Segment Start: Source information
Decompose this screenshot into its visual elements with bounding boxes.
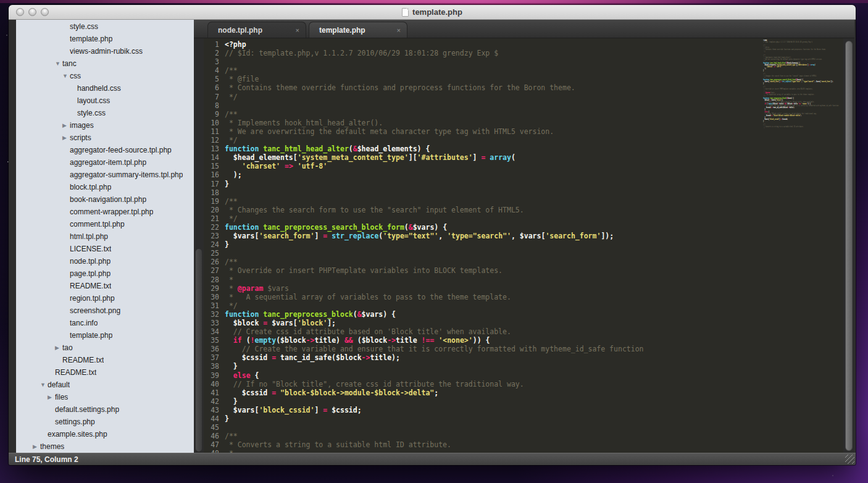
tree-item-label: node.tpl.php — [70, 257, 111, 266]
sidebar-folder-tanc[interactable]: ▼tanc — [16, 57, 194, 70]
sidebar-item-layout-css[interactable]: layout.css — [16, 94, 194, 107]
code-line-6: 6 * Contains theme override functions an… — [204, 83, 843, 92]
sidebar-item-comment-wrapper-tpl-php[interactable]: comment-wrapper.tpl.php — [16, 206, 194, 218]
line-number: 29 — [204, 284, 225, 293]
line-number: 1 — [204, 40, 225, 49]
disclosure-closed-icon[interactable]: ▶ — [62, 135, 70, 141]
line-number: 12 — [204, 136, 225, 145]
tab-node-tpl-php[interactable]: node.tpl.php× — [207, 22, 306, 38]
disclosure-closed-icon[interactable]: ▶ — [33, 443, 40, 450]
code-text — [225, 57, 229, 66]
line-number: 28 — [204, 275, 225, 284]
sidebar-item-license-txt[interactable]: LICENSE.txt — [16, 243, 194, 255]
code-text: * Converts a string to a suitable html I… — [225, 440, 451, 449]
code-line-19: 19/** — [204, 197, 843, 206]
sidebar-item-aggregator-feed-source-tpl-php[interactable]: aggregator-feed-source.tpl.php — [16, 144, 194, 156]
code-text: function tanc_preprocess_block(&$vars) { — [225, 310, 396, 319]
code-text: } — [225, 397, 238, 406]
disclosure-closed-icon[interactable]: ▶ — [48, 394, 55, 400]
tree-item-label: block.tpl.php — [70, 183, 111, 191]
editor-scrollbar-track[interactable] — [843, 38, 854, 453]
code-line-32: 32function tanc_preprocess_block(&$vars)… — [204, 310, 843, 319]
disclosure-open-icon[interactable]: ▼ — [62, 73, 70, 79]
sidebar-item-example-sites-php[interactable]: example.sites.php — [16, 428, 194, 440]
code-text: $cssid = "block-$block->module-$block->d… — [763, 114, 801, 116]
sidebar-scrollbar-track[interactable] — [194, 38, 204, 453]
sidebar-item-style-css[interactable]: style.css — [16, 107, 194, 119]
sidebar-scrollbar-thumb[interactable] — [196, 249, 202, 452]
code-text: ); — [225, 170, 242, 179]
tab-template-php[interactable]: template.php× — [309, 22, 407, 38]
disclosure-open-icon[interactable]: ▼ — [40, 382, 48, 388]
tree-item-label: style.css — [77, 109, 106, 117]
sidebar-item-html-tpl-php[interactable]: html.tpl.php — [16, 230, 194, 243]
line-number: 21 — [204, 214, 225, 223]
title-bar[interactable]: template.php — [9, 5, 856, 20]
code-line-3: 3 — [204, 57, 843, 66]
sidebar-item-book-navigation-tpl-php[interactable]: book-navigation.tpl.php — [16, 193, 194, 206]
wallpaper-top-glow — [0, 0, 868, 3]
sidebar-item-handheld-css[interactable]: handheld.css — [16, 82, 194, 94]
tree-item-label: LICENSE.txt — [70, 245, 111, 253]
tree-item-label: template.php — [70, 35, 112, 43]
sidebar-item-region-tpl-php[interactable]: region.tpl.php — [16, 292, 194, 304]
code-line-46: 46/** — [204, 432, 843, 440]
code-text: /** — [225, 66, 238, 75]
sidebar-item-node-tpl-php[interactable]: node.tpl.php — [16, 255, 194, 267]
file-tree-sidebar[interactable]: style.csstemplate.phpviews-admin-rubik.c… — [16, 20, 194, 453]
sidebar-folder-tao[interactable]: ▶tao — [16, 342, 194, 354]
sidebar-folder-themes[interactable]: ▶themes — [16, 440, 194, 453]
sidebar-item-tanc-info[interactable]: tanc.info — [16, 317, 194, 329]
tab-close-icon[interactable]: × — [296, 27, 299, 34]
line-number: 30 — [204, 293, 225, 301]
code-editor[interactable]: 1<?php2// $Id: template.php,v 1.1.2.7 20… — [204, 38, 843, 453]
sidebar-item-page-tpl-php[interactable]: page.tpl.php — [16, 267, 194, 280]
line-number: 17 — [204, 180, 225, 188]
code-line-22: 22function tanc_preprocess_search_block_… — [204, 223, 843, 232]
disclosure-open-icon[interactable]: ▼ — [55, 61, 62, 67]
code-text: */ — [225, 93, 238, 101]
sidebar-folder-files[interactable]: ▶files — [16, 391, 194, 403]
sidebar-item-screenshot-png[interactable]: screenshot.png — [16, 304, 194, 317]
line-number: 36 — [204, 345, 225, 353]
sidebar-item-aggregator-summary-items-tpl-php[interactable]: aggregator-summary-items.tpl.php — [16, 169, 194, 181]
code-line-2: 2// $Id: template.php,v 1.1.2.7 2010/06/… — [204, 49, 843, 57]
resize-grip[interactable] — [845, 455, 854, 464]
sidebar-folder-default[interactable]: ▼default — [16, 379, 194, 391]
sidebar-item-views-admin-rubik-css[interactable]: views-admin-rubik.css — [16, 45, 194, 57]
code-line-36: 36 // Create the variable and ensure tha… — [204, 345, 843, 353]
sidebar-item-readme-txt[interactable]: README.txt — [16, 280, 194, 292]
sidebar-folder-css[interactable]: ▼css — [16, 70, 194, 82]
line-number: 6 — [204, 83, 225, 92]
code-line-43: 43 $vars['block_cssid'] = $cssid; — [204, 406, 843, 414]
line-number: 26 — [204, 258, 225, 266]
sidebar-item-comment-tpl-php[interactable]: comment.tpl.php — [16, 218, 194, 230]
sidebar-item-template-php[interactable]: template.php — [16, 329, 194, 342]
minimap[interactable]: 1<?php2// $Id: template.php,v 1.1.2.7 20… — [763, 40, 842, 143]
editor-scrollbar-thumb[interactable] — [845, 41, 853, 451]
sidebar-item-readme-txt[interactable]: README.txt — [16, 366, 194, 379]
code-line-47: 47 * Converts a string to a suitable htm… — [204, 440, 843, 449]
tree-item-label: style.css — [70, 22, 98, 31]
code-text: $vars['block_cssid'] = $cssid; — [225, 406, 362, 414]
sidebar-item-readme-txt[interactable]: README.txt — [16, 354, 194, 366]
sidebar-item-default-settings-php[interactable]: default.settings.php — [16, 403, 194, 416]
sidebar-item-settings-php[interactable]: settings.php — [16, 416, 194, 428]
code-text — [225, 249, 229, 258]
sidebar-item-block-tpl-php[interactable]: block.tpl.php — [16, 181, 194, 193]
sidebar-folder-images[interactable]: ▶images — [16, 119, 194, 132]
disclosure-closed-icon[interactable]: ▶ — [62, 122, 70, 128]
code-text: */ — [225, 214, 238, 223]
sidebar-item-style-css[interactable]: style.css — [16, 20, 194, 33]
disclosure-closed-icon[interactable]: ▶ — [55, 345, 62, 351]
sidebar-item-aggregator-item-tpl-php[interactable]: aggregator-item.tpl.php — [16, 156, 194, 169]
tree-item-label: themes — [40, 442, 64, 451]
code-line-37: 37 $cssid = tanc_id_safe($block->title); — [204, 353, 843, 362]
tab-close-icon[interactable]: × — [397, 27, 401, 34]
code-text: $cssid = "block-$block->module-$block->d… — [225, 388, 438, 397]
tree-item-label: views-admin-rubik.css — [70, 47, 143, 56]
sidebar-item-template-php[interactable]: template.php — [16, 33, 194, 45]
tree-item-label: README.txt — [62, 356, 104, 364]
tree-item-label: README.txt — [55, 368, 96, 377]
sidebar-folder-scripts[interactable]: ▶scripts — [16, 132, 194, 144]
Segment End: Source information
Report how many lines in these entries contain "closed". Answer with the number only.

*Output for this task*: 5